NERDS 12.0


Date: Sunday, October 29, 2017
Time: 10am-3:20pm
Place: Wellesley College, Room TBA (Directions).


10:​00​-10:30 Coffee​ and pastries
10:30​-1​1​:​30 Timothy H. McNicholl (Iowa State)
11:40​-12​:10 James Barnes ​(Cornell)
12:10​-1​:40 Lunch (Bae Pao Lu Chow Dining Room)
1:40-2:40 Matthew Harrison-Trainor (Waterloo)
2:50-3:20 David Nichols (UConn)
3:30-4:30 Russell Miller (Queens College and Graduate Center CUNY)


Timothy H. McNicholl

Computable analysis and computable structure theory

I will discuss recent work on extending the computable structures program to metric structures by means of the framework of computable analysis. I will focus on Banach spaces, and in particular recent results on computable categoricity and degrees of categoricity of L^p spaces. The solutions of some of the resulting problems involve am interesting blend of methods from functional analysis and classical computability theory.

James Barnes

The complexity of fragments of the theory of the hyperarithmetic degrees

We say a real X is hyperarithmetic in a real Y if X is Turing reducible to the alpha-th jump of Y for some ordinal alpha with a Y-recursive representation. This reducibility induces a degree structure, and, as with many degree structures, one way we understand it is through the complexity of its theory.

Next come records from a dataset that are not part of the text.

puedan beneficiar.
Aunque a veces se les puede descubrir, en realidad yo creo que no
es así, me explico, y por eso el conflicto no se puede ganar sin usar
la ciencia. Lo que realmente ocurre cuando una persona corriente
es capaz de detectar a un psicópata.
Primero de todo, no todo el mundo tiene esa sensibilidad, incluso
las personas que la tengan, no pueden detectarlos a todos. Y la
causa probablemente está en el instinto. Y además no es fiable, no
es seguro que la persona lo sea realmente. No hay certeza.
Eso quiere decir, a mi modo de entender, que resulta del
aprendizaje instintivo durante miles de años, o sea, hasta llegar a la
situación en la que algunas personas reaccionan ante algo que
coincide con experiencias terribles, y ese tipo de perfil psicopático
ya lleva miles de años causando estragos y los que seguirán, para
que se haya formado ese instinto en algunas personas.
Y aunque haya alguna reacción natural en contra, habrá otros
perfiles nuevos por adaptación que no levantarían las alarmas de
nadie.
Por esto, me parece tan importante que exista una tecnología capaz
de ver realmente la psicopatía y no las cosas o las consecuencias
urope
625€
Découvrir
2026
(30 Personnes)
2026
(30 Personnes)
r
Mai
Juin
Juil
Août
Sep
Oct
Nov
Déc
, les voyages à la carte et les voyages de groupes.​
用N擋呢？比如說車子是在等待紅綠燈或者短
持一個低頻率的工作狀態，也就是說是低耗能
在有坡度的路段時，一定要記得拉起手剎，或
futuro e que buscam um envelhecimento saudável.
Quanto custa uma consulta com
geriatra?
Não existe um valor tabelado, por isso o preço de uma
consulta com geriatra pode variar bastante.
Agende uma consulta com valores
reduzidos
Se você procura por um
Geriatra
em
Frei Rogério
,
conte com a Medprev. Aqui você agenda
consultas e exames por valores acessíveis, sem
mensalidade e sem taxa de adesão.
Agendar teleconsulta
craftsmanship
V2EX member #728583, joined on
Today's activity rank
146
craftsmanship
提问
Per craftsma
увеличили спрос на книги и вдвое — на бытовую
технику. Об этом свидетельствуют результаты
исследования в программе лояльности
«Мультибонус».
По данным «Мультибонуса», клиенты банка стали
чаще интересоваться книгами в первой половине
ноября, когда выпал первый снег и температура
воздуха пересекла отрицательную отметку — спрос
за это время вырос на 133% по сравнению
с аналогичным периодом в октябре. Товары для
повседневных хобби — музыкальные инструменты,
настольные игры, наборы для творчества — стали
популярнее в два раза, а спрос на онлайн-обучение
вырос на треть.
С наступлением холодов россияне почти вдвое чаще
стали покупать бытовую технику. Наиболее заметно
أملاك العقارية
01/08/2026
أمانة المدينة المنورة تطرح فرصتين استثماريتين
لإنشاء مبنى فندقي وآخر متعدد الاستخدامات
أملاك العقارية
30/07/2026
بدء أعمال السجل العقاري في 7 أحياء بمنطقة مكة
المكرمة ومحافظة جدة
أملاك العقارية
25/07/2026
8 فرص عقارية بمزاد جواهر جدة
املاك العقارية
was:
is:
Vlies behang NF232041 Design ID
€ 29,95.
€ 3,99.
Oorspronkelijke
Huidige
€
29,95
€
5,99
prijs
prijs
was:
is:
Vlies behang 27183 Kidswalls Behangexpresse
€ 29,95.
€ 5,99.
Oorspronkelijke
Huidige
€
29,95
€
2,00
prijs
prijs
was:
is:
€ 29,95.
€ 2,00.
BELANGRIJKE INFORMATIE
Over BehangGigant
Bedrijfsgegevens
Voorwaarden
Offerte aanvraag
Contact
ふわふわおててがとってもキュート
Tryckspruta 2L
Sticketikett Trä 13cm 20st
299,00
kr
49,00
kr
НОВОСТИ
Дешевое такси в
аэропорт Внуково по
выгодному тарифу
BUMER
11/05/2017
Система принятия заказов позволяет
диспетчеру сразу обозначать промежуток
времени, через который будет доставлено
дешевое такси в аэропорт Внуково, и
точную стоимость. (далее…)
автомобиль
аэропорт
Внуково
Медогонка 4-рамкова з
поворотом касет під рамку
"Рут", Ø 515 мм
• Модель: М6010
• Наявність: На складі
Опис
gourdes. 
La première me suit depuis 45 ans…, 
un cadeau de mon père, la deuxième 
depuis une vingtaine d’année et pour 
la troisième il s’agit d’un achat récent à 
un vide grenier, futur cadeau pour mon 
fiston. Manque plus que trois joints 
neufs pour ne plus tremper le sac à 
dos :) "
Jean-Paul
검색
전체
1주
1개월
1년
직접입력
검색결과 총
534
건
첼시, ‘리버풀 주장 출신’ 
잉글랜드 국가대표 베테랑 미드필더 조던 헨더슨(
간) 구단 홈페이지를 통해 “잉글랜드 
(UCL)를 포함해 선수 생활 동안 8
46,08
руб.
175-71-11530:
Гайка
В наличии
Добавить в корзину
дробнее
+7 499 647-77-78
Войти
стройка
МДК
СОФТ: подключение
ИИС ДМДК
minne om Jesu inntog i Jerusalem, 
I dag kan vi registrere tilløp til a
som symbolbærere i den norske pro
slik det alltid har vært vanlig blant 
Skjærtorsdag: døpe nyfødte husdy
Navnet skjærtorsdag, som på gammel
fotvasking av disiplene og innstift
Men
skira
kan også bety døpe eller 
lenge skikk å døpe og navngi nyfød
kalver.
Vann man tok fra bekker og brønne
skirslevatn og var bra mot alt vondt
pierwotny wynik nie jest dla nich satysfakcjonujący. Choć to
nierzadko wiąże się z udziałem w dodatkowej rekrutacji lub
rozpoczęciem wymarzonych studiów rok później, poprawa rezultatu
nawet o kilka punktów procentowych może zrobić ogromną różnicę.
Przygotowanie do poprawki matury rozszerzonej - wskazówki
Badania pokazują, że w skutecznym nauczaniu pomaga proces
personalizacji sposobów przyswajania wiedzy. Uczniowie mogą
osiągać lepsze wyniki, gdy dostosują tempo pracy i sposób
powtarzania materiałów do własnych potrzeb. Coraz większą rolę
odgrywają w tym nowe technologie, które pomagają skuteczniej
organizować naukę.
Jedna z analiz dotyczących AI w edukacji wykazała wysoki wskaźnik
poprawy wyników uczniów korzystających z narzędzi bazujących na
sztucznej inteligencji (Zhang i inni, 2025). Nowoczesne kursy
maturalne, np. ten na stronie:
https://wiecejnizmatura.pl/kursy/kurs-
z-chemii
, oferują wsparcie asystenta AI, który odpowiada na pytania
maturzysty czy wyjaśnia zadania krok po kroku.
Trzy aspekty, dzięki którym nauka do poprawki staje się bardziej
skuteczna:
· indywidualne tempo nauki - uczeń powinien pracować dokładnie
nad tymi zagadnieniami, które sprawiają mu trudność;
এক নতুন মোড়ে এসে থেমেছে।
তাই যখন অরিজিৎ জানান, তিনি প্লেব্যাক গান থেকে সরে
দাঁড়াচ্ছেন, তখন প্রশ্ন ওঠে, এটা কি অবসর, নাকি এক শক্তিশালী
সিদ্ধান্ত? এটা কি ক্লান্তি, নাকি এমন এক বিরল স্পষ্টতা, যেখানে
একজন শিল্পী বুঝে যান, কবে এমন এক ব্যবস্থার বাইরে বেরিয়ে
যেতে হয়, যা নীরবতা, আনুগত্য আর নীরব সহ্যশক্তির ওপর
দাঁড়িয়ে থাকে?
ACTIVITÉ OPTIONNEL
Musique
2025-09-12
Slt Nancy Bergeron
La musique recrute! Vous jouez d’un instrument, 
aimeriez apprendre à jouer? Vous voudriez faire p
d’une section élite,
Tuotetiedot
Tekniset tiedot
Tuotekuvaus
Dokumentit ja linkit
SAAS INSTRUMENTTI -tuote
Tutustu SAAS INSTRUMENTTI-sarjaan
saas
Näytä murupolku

I will outline what is known about this topic and discuss the techniques involved.

Matthew Harrison-Trainor

Structures of Scott Rank Omega_1^{CK}

I will talk about a few results about computable structures of Scott rank Omega_1^{CK}. We will start with a few different constructions of structures of this Scott rank with different properties, such as one whose infinitary theory is not countably categorical. Then we will argue that there is no natural/canonical construction of a computable structure of Scott rank Omega_1^{CK}.

David Nichols

Strong Computable Reductions between Stable Versions of Ramsey’s Theorem

We analyze four variants of the stable Ramsey’s theorem for pairs. These four principles live in the reverse mathematics “zoo,” the collection of principles which are logically (strictly) stronger than RCA_0 but logically (strictly) weaker than ACA_0. Moreover, these four principles are provably equivalent to one another over RCA_0. For a finer reverse mathematical analysis which captures intuitions that these principles have different strengths, we compare the computable content of the principles under strong computable reductions. Using a new tree-labeling construction, we show that in fact each of these four variants of the stable Ramsey’s theorem for pairs has a different computable strength and that we can rank them in order of strength in a way that agrees with intuition.

Russell Miller

Classification and Measure for Algebraic Fields

The algebraic fields of characteristic 0 are precisely the subfields of the algebraic closure of the rationals, up to isomorphism. We describe a way to classify them effectively, via a computable homeomorphism onto Cantor space. This homeomorphism makes it natural to transfer Lebesgue measure from Cantor space onto the class of these fields, although there is another probability measure on the same class which seems in some ways more natural than Lebesgue measure. We will discuss how certain properties of these fields — notably, relative computable categoricity — interact with these measures: the basic result is that only measure-0-many of these fields fail to be relatively computably categorical. (The work on computable categoricity is joint with Johanna Franklin.)